Maybe the two of you were cuddling? And Charles is just having the best time, snuggling up in your arms and not even paying attention to the tv because he's so comfy. He never wants this to end.
But then he needs to go to the bathroom. The problem is that he feels so subby? He's spent the whole day with you and now he's in your arms and he can't help the way he just wants to be your good boy and have no thoughts.
So when he needs to get up to go to the bathroom, he gets so confused!! Because he's feeling so subby, and so he wants to ask you if he can go. But at the same time, his old dom got so angry if he asked for something at the wrong time.
Then there's also the fact that he loves cuddling you so much!! He doesnt want that to end. He wants to be able to go to the bathroom and then come right back for more cuddles. But what if you're annoyed by him leaving? What if you dont let him have more cuddles when he gets back?

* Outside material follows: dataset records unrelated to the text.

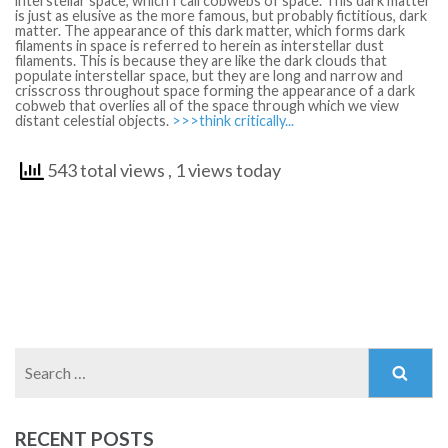
interstellar space, which I call cobwebs of space. This dark matter
is just as elusive as the more famous, but probably fictitious, dark
matter. The appearance of this dark matter, which forms dark
filaments in space is referred to herein as interstellar dust
filaments. This is because they are like the dark clouds that
populate interstellar space, but they are long and narrow and
crisscross throughout space forming the appearance of a dark
cobweb that overlies all of the space through which we view
distant celestial objects.
>>>think critically...
543 total views
, 1 views today
Search
for:
RECENT POSTS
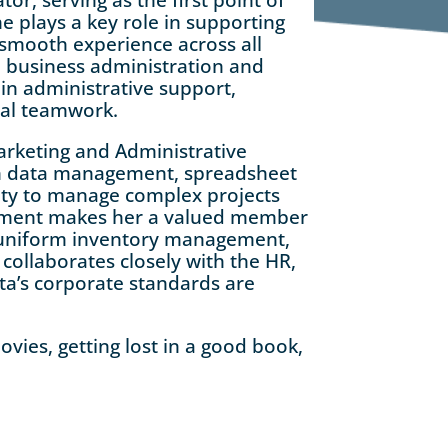
e plays a key role in supporting
 smooth experience across all
 business administration and
in administrative support,
nal teamwork.
arketing and Administrative
in data management, spreadsheet
lity to manage complex projects
vement makes her a valued member
s uniform inventory management,
collaborates closely with the HR,
ta’s corporate standards are
vies, getting lost in a good book,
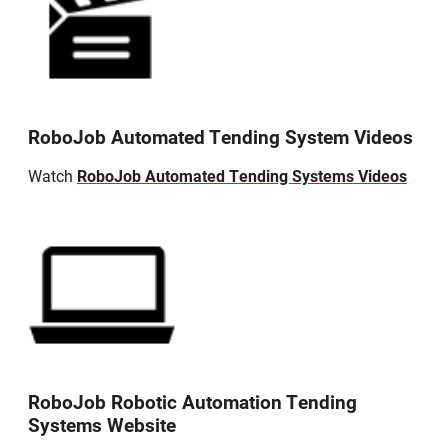
RoboJob Automated Tending System Videos
Watch
RoboJob Automated Tending Systems Videos
RoboJob Robotic Automation Tending
Systems Website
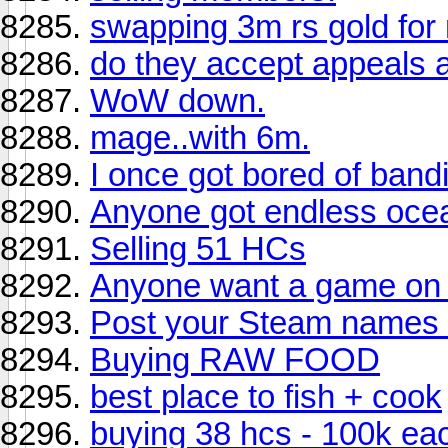
swapping 3m rs gold for
do they accept appeals a
WoW down.
mage..with 6m.
I once got bored of bandi
Anyone got endless oce
Selling 51 HCs
Anyone want a game on 
Post your Steam names
Buying RAW FOOD
best place to fish + cook
buying 38 hcs - 100k ea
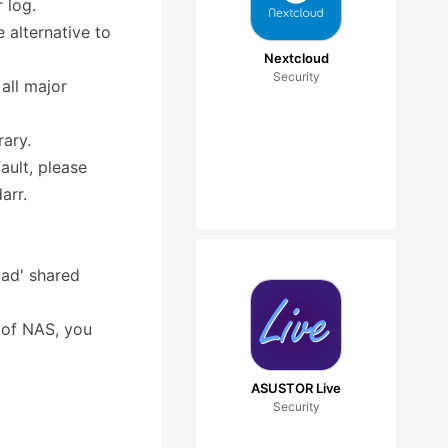
 log.
 alternative to
Nextcloud
Security
all major
rary.
ult, please
arr.
oad' shared
t of NAS, you
ASUSTOR Live
Security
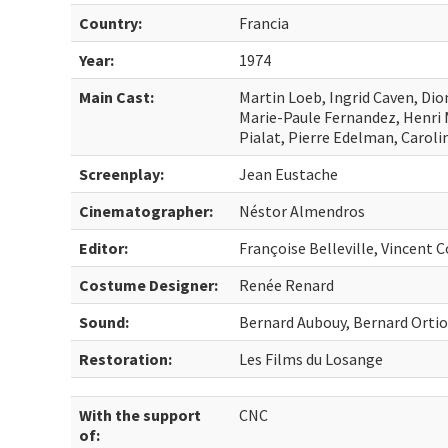
Country:
Francia
Year:
1974
Main Cast:
Martin Loeb, Ingrid Caven, Di
Marie-Paule Fernandez, Henri M
Pialat, Pierre Edelman, Caroli
Screenplay:
Jean Eustache
Cinematographer:
Néstor Almendros
Editor:
Françoise Belleville, Vincent C
Costume Designer:
Renée Renard
Sound:
Bernard Aubouy, Bernard Orti
Restoration:
Les Films du Losange
With the support
CNC
of:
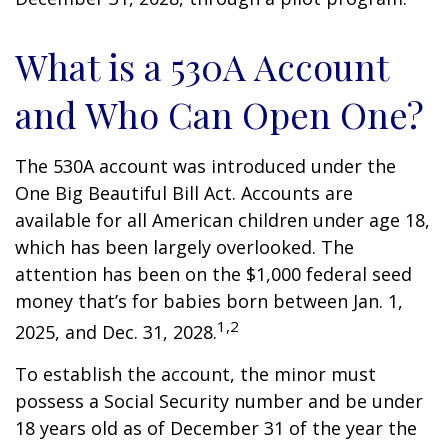
What is a 530A Account
and Who Can Open One?
The 530A account was introduced under the
One Big Beautiful Bill Act. Accounts are
available for all American children under age 18,
which has been largely overlooked. The
attention has been on the $1,000 federal seed
money that’s for babies born between Jan. 1,
1,2
2025, and Dec. 31, 2028.
To establish the account, the minor must
possess a Social Security number and be under
18 years old as of December 31 of the year the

He doesnt know what to do and he feels so small and subby and so scared.
You feel him tense up in your arms, and you frown because he was so plaint and comfy a few seconds ago. When you look down and see the pout on his face, you know what's happened. Well, not exactly. You dont know the exact problem, but you know it has something to do with Charles's old dom.
"Charles?" you ask, keeping your voice soft, "what's going on in that pretty head of yours, huh?"
Now, well now Charles has to answer you. He doesnt know if you'll be annoyed by your answer or not, but he can't ever lie to his dom and so he tells you the truth.
"Need the bathroom," he mumbles, burying his head in your chest, "but dont know if I should ask.."
Your heart breaks for your good boy.
"Aw, sweetheart," you tell him, kissing the top of his head, "it would have been perfectly fine if you asked or not. Okay? Either way would have been just fine. But now, why dont you go off to the bathroom quickly and then you can come back for more cuddles, yeah?"
Charles nods, daring to sneak up and give you a quick kiss before he runs off. Things like that happen all the time, with Charles suddenly becoming insecure and uncertain what to do.
I think the solution might be to introduce safe words outside of scenes? Charles can use red, yellow and green outside of scenes, and you can ask him for a colour if you're worried.
But, he could also use 'blue'. Blue means that he's confused and scared and doesnt know what to do, but just wants to be a good boy.
It takes him a while to get used to using the new safeword, but it does wonders once he's used to it.